According to MANA, The corresponding index dropped to 469 points from 502 on May 19, weighed down by a lack of fresh cargoes in the market.
“Chinese imports and exports were reduced drastically, which caused freight rates to lessen further and shipowners were thunderstruck and left without strength to fight back,” Gulf Maritime brokers said.
Meanwhile, the oversupply of tonnage in Black Sea and Mediterranean areas added to the burden on shipowners, which caused extra drainage for freight levels, the brokerage added in its weekly report.
The HS1 Skaw-Passero to Rio de Janeiro-Recalada and HS2 Skaw-Passero to Boston-Galveston trips were the hardest hit, dropping by 14.4% to $5,700 per day and by 11.6% to $5,917 per day respectively.
“Rates have been coming down steadily for the past days.
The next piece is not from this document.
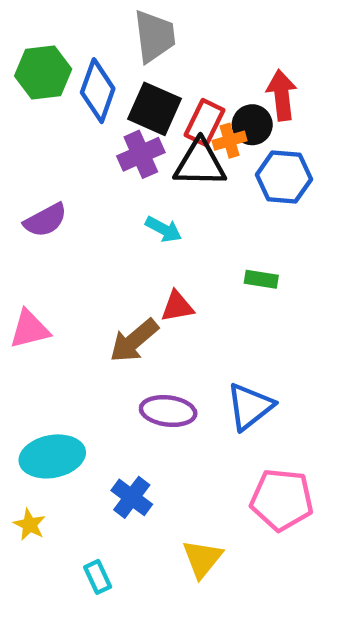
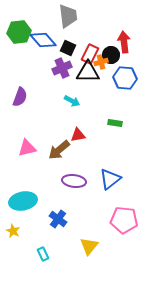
blue diamond: (98, 91) -> (43, 40), turned -60
black square: (154, 109) -> (68, 48), size x0.7
purple semicircle: (45, 220) -> (20, 97), turned -42
pink triangle: (29, 329) -> (27, 148), moved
We expect more of the same through the beginning of this week due to holidays in China,” said a Singapore-based broker. The Dragon Boat Festival holidays in China stretch over May 28 to May 30.
Four spot trades were reported in the week — the highest being at $14,000 per day from US Gulf to west coast central America, and second-highest at $12,7500 per day to Peru, according to Clarksons data.
In the secondhand market, the 2005-built Acacia Bulker was sold for $7.3m, according to VesselsValue, while the 2007-built New Dynamic changed hands at $9.2m.